THE PROBLEM:
Your copy should repeat each record exactly and contain none of the pictures.

EXTRACTED DATA:
════════════════
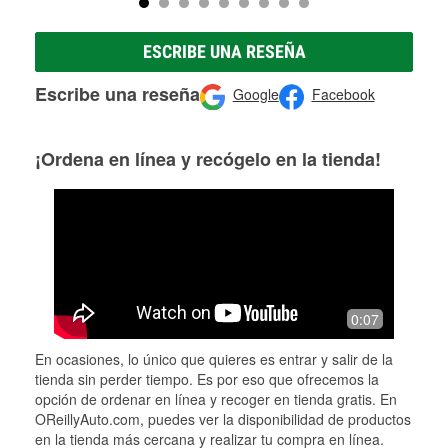
ESCRIBE UNA RESEÑA
Escribe una reseña
Google
Facebook
¡Ordena en línea y recógelo en la tienda!
0:07
En ocasiones, lo único que quieres es entrar y salir de la
tienda sin perder tiempo. Es por eso que ofrecemos la
opción de ordenar en línea y recoger en tienda gratis. En
OReillyAuto.com, puedes ver la disponibilidad de productos
en la tienda más cercana y realizar tu compra en línea.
════════════════
EXERCISE OUTPUT:
ESCRIBE UNA RESEÑA
Escribe una reseña
Google
Facebook
¡Ordena en línea y recógelo en la tienda!
0:07
En ocasiones, lo único que quieres es entrar y salir de la
tienda sin perder tiempo. Es por eso que ofrecemos la
opción de ordenar en línea y recoger en tienda gratis. En
OReillyAuto.com, puedes ver la disponibilidad de productos
en la tienda más cercana y realizar tu compra en línea.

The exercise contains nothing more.